■ TASK STATEMENT ■
Please output exactly the lines from the one containing "metropolitana de Guadalajara, Jalisco" through the last line of the records, both included.

Dataset records
= = =

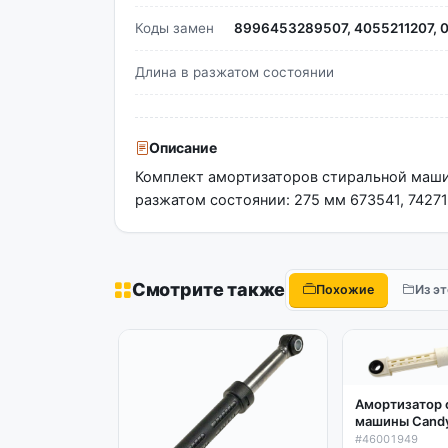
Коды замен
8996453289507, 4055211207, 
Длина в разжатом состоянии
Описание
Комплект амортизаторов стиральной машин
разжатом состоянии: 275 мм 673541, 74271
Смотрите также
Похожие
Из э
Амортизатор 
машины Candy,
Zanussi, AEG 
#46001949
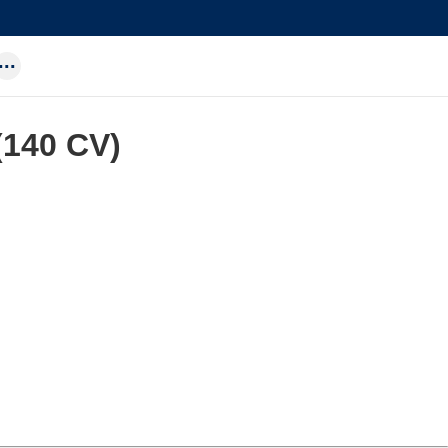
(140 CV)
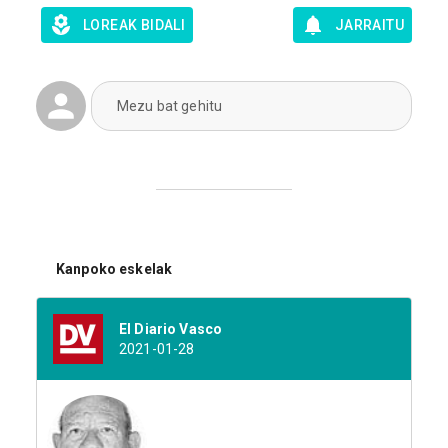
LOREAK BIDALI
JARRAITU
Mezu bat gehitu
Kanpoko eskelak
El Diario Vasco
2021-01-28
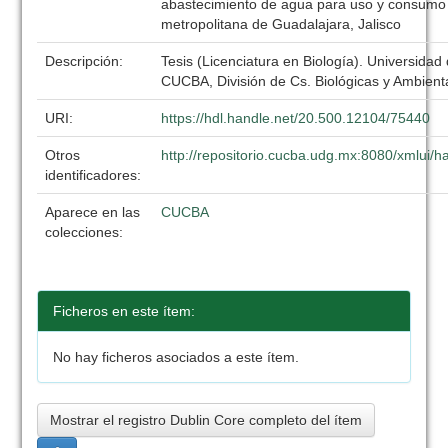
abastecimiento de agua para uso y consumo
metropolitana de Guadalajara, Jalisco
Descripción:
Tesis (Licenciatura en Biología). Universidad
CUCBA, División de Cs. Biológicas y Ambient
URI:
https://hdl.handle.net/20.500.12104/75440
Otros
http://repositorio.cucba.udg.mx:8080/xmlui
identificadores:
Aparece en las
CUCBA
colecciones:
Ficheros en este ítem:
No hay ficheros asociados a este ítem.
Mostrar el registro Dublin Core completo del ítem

= = =

■ EXERCISE RESULT ■
metropolitana de Guadalajara, Jalisco
Descripción:
Tesis (Licenciatura en Biología). Universidad
CUCBA, División de Cs. Biológicas y Ambient
URI:
https://hdl.handle.net/20.500.12104/75440
Otros
http://repositorio.cucba.udg.mx:8080/xmlui
identificadores:
Aparece en las
CUCBA
colecciones:
Ficheros en este ítem:
No hay ficheros asociados a este ítem.
Mostrar el registro Dublin Core completo del ítem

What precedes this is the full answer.